While Andi did not navigate the deadly reefs of trafficking recruiters in college herself, she did have a brush with the underlying mindset, running smack dab into a sexually predatory professor. “In college, I was not doing as well as I’d like in my required accounting course,” she recalls haltingly. “I approached the male professor as class let out one afternoon to find out if there was any extra credit available or other ways to help me earn a better grade. His response was, ‘Well if you do what Sarah (not her real name) does for me, I could get you a better grade.’ I was astounded as what the professor said sank in. I knew Sarah, and I knew what the professor meant… I also knew Sarah’s fiancé and felt conflicted on multiple levels with the professor’s revelation.”
Buerger, who is a deeply committed Christian, has fought her way forward with faith, desire, and determination to get Beulah’s Place off the ground — and she’s paid serious dues to do it. “There is always a cost for being on the frontlines of faith or even community,” she declares philosophically. Andi has weathered more than one storm including: nine traumatic brain injuries, two silent heart attacks, liver failure, Celiac disease, Ehlers Danlos, chronic Epstein Barre, adrenal failure, and multiple broken ribs. She’s also had hip repair, back fusion (with rods and screws), and reconstructive shoulder surgery.
Believe or not, the list continues, but then so does her work with nomadic teens. “Many of these things occurred after starting Beulah’s Place,” she reflects, “but I never stopped believing it was the right thing to do. Many loving friends encouraged me to stop, to take a break, but I couldn’t. Not after the first teen we rescued.
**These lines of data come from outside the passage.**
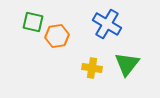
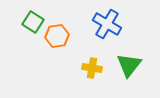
green square: rotated 20 degrees clockwise
green triangle: moved 2 px right, 1 px down
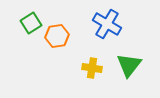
green square: moved 2 px left, 1 px down; rotated 25 degrees clockwise
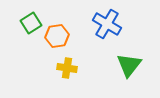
yellow cross: moved 25 px left
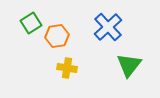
blue cross: moved 1 px right, 3 px down; rotated 16 degrees clockwise
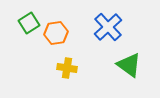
green square: moved 2 px left
orange hexagon: moved 1 px left, 3 px up
green triangle: rotated 32 degrees counterclockwise
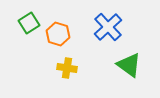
orange hexagon: moved 2 px right, 1 px down; rotated 25 degrees clockwise
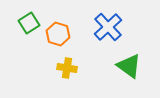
green triangle: moved 1 px down
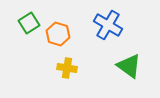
blue cross: moved 2 px up; rotated 16 degrees counterclockwise
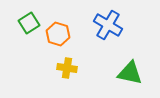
green triangle: moved 1 px right, 7 px down; rotated 24 degrees counterclockwise
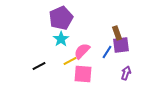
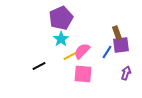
yellow line: moved 5 px up
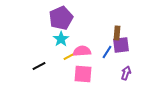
brown rectangle: rotated 24 degrees clockwise
pink semicircle: rotated 42 degrees clockwise
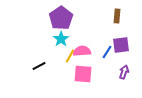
purple pentagon: rotated 10 degrees counterclockwise
brown rectangle: moved 17 px up
yellow line: rotated 32 degrees counterclockwise
purple arrow: moved 2 px left, 1 px up
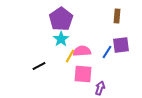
purple pentagon: moved 1 px down
purple arrow: moved 24 px left, 16 px down
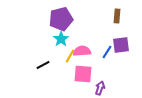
purple pentagon: rotated 20 degrees clockwise
black line: moved 4 px right, 1 px up
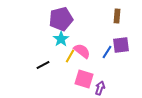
pink semicircle: rotated 42 degrees clockwise
pink square: moved 1 px right, 5 px down; rotated 12 degrees clockwise
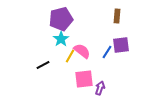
pink square: rotated 24 degrees counterclockwise
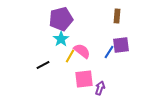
blue line: moved 2 px right
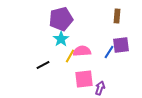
pink semicircle: rotated 42 degrees counterclockwise
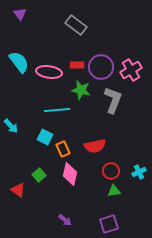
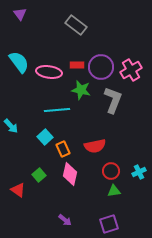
cyan square: rotated 21 degrees clockwise
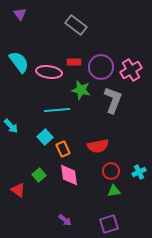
red rectangle: moved 3 px left, 3 px up
red semicircle: moved 3 px right
pink diamond: moved 1 px left, 1 px down; rotated 20 degrees counterclockwise
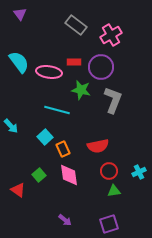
pink cross: moved 20 px left, 35 px up
cyan line: rotated 20 degrees clockwise
red circle: moved 2 px left
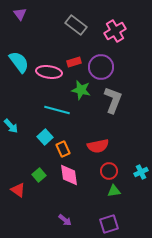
pink cross: moved 4 px right, 4 px up
red rectangle: rotated 16 degrees counterclockwise
cyan cross: moved 2 px right
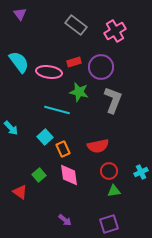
green star: moved 2 px left, 2 px down
cyan arrow: moved 2 px down
red triangle: moved 2 px right, 2 px down
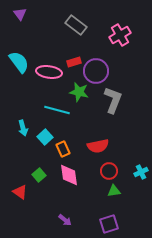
pink cross: moved 5 px right, 4 px down
purple circle: moved 5 px left, 4 px down
cyan arrow: moved 12 px right; rotated 28 degrees clockwise
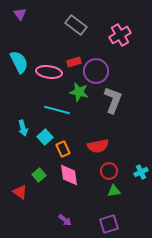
cyan semicircle: rotated 10 degrees clockwise
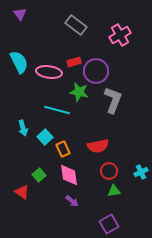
red triangle: moved 2 px right
purple arrow: moved 7 px right, 19 px up
purple square: rotated 12 degrees counterclockwise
I knew there were more, and I had to continue the journey no matter what.”
If you know anyone who needs help in the Oregon area, they can reach out to Beulah’s Place through the contact page of their website located at www.beulahsplace.org or call Andi at (541) 526-0445. Additionally, they can call Dee Dee Myers who also works with Beulah’s Place, at (541) 279-3584. Outside of Oregon but in the United States, the National Human Trafficking Resource Center Hotline is available at (888) 373-7888.
“I lived it and survived it,” Buerger reflects, “I’ve made choices to move forward and not be a victim, not be entitled and/or medicate. My life is a testament to any other victim out there that they can succeed and be victorious. Every community needs a place where it is safe for kids and teens who are homeless and without resources, to come and find help, healing, and hope.”